**Problem**. Skip all pictures, then copy the lines from the start of the data through the line with "сухая уборка", keeping both ends.

(Dataset entries)
╭──
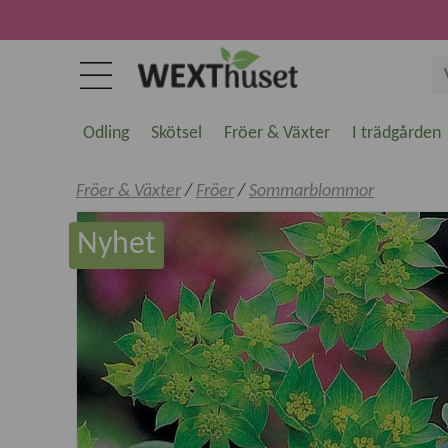
Odling
Skötsel
Fröer & Växter
I trädgården
Fröer & Växter
/
Fröer
/
Sommarblommor
Nyhet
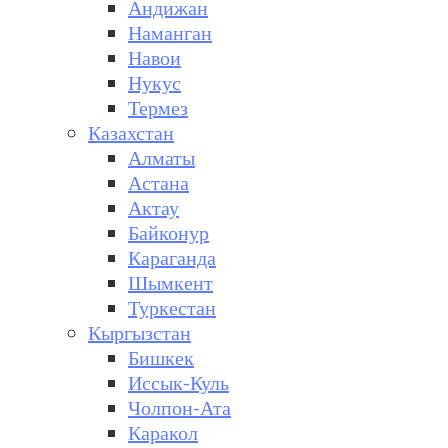
Андижан
Наманган
Навои
Нукус
Термез
Казахстан
Алматы
Астана
Актау
Байконур
Караганда
Шымкент
Туркестан
Кыргызстан
Бишкек
Иссык-Куль
Чолпон-Ата
Каракол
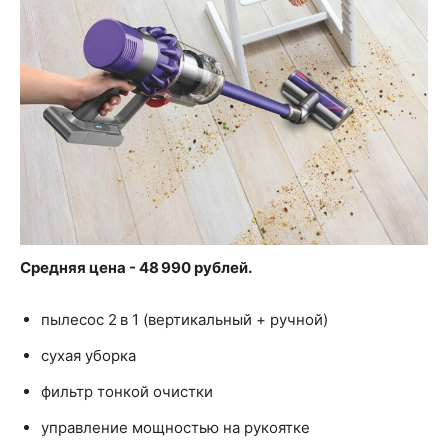
Средняя цена - 48 990 рублей.
пылесос 2 в 1 (вертикальный + ручной)
сухая уборка
фильтр тонкой очистки
управление мощностью на рукоятке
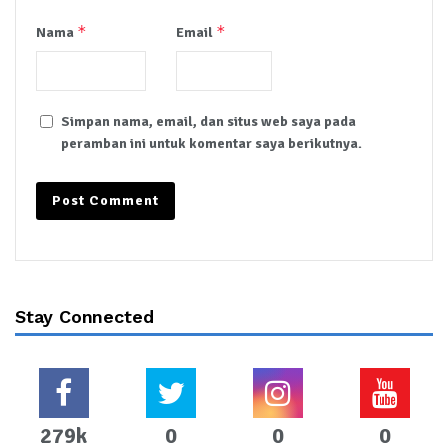
*
*
Nama
Email
Simpan nama, email, dan situs web saya pada
peramban ini untuk komentar saya berikutnya.
Stay Connected
279k
0
0
0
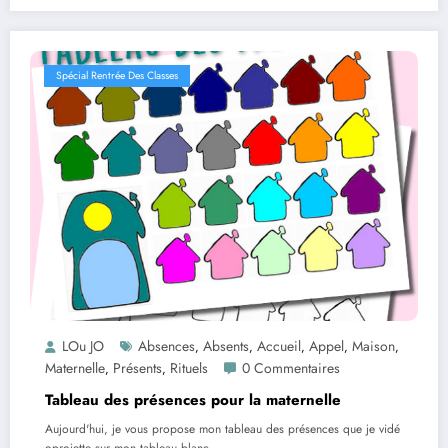
Spécial Rentrée Des Classes
LOu JO
Absences
Absents
Accueil
Appel
Maison
,
,
,
,
,
Maternelle
Présents
Rituels
0 Commentaires
,
,
Tableau des présences pour la maternelle
Aujourd'hui, je vous propose mon tableau des présences que je vidé
oprojette sur mon tableau blanc.…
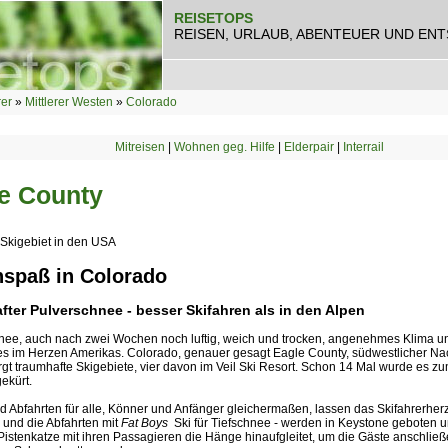
REISETOPS
REISEN, URLAUB, ABENTEUER UND EN
rer
»
Mittlerer Westen
»
Colorado
Mitreisen
|
Wohnen geg. Hilfe
|
Elderpair
|
Interrail
e County
Skigebiet in den USA
nspaß in Colorado
fter Pulverschnee - besser Skifahren als in den Alpen
nee, auch nach zwei Wochen noch luftig, weich und trocken, angenehmes Klima un
es im Herzen Amerikas. Colorado, genauer gesagt Eagle County, südwestlicher Nac
rgt traumhafte Skigebiete, vier davon im Veil Ski Resort. Schon 14 Mal wurde es z
gekürt.
nd Abfahrten für alle, Könner und Anfänger gleichermaßen, lassen das Skifahrerher
 und die Abfahrten mit
Fat Boys
 Ski für Tiefschnee - werden in Keystone geboten 
Pistenkatze mit ihren Passagieren die Hänge hinaufgleitet, um die Gäste anschlie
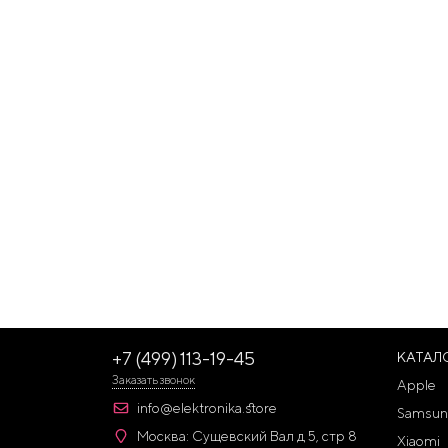
+7 (499) 113-19-45
КАТАЛ
Заказать звонок
Apple
info@elektronika.store
Samsun
Москва: Сущевский Вал д 5, стр 8
Xiaomi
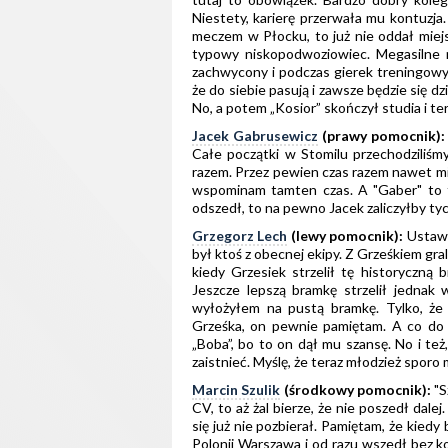
Niestety, karierę przerwała mu kontuzja
meczem w Płocku, to już nie oddał miejs
typowy niskopodwoziowiec. Megasilne n
zachwycony i podczas gierek treningowy
że do siebie pasują i zawsze będzie się dzi
No, a potem „Kosior” skończył studia i t
Jacek Gabrusewicz
(prawy pomocnik):
Całe początki w Stomilu przechodziliśm
razem. Przez pewien czas razem nawet mi
wspominam tamten czas. A "Gaber" to t
odszedł, to na pewno Jacek zaliczyłby ty
Grzegorz Lech
(lewy pomocnik):
Ustawi
był ktoś z obecnej ekipy. Z Grześkiem g
kiedy Grzesiek strzelił tę historyczną
Jeszcze lepszą bramkę strzelił jednak
wyłożyłem na pustą bramkę. Tylko, że 
Grześka, on pewnie pamiętam. A co do G
„Boba”, bo to on dął mu szansę. No i też
zaistnieć. Myślę, że teraz młodzież sporo
Marcin Szulik
(środkowy pomocnik):
"S
CV, to aż żal bierze, że nie poszedł dalej.
się już nie pozbierał. Pamiętam, że kied
Polonii Warszawa i od razu wszedł bez 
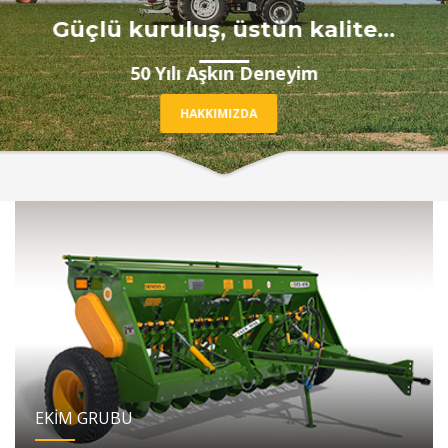
Güçlü kuruluş, üstün kalite...
50 Yılı Aşkın Deneyim
HAKKIMIZDA
EKİM GRUBU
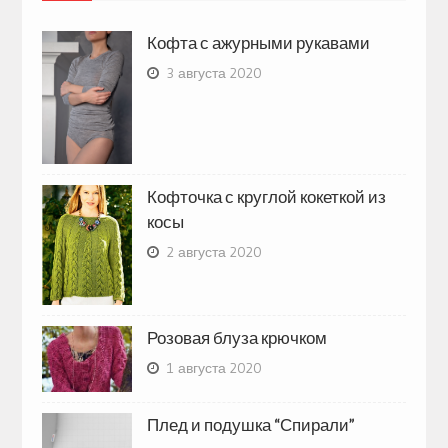
Кофта с ажурными рукавами
3 августа 2020
Кофточка с круглой кокеткой из
косы
2 августа 2020
Розовая блуза крючком
1 августа 2020
Плед и подушка “Спирали”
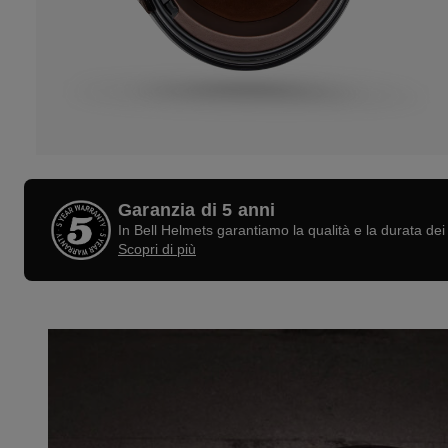
Garanzia di 5 anni
In Bell Helmets garantiamo la qualità e la durata dei 
Scopri di più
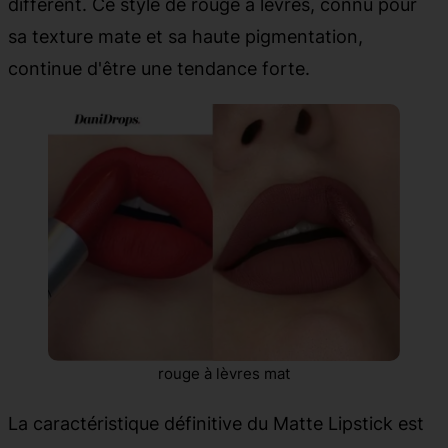
différent. Ce style de rouge à lèvres, connu pour
sa texture mate et sa haute pigmentation,
continue d'être une tendance forte.
rouge à lèvres mat
La caractéristique définitive du Matte Lipstick est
╰──
**Result of this exercise**.
Odling
Skötsel
Fröer & Växter
I trädgården
Fröer & Växter
/
Fröer
/
Sommarblommor
Nyhet
Андижан
Наманган
Навои
Нукус
Термез
Казахстан
Алматы
Астана
Актау
Байконур
Караганда
Шымкент
Туркестан
Кыргызстан
Бишкек
Иссык-Куль
Чолпон-Ата
Каракол
Средняя цена - 48 990 рублей.
пылесос 2 в 1 (вертикальный + ручной)
сухая уборка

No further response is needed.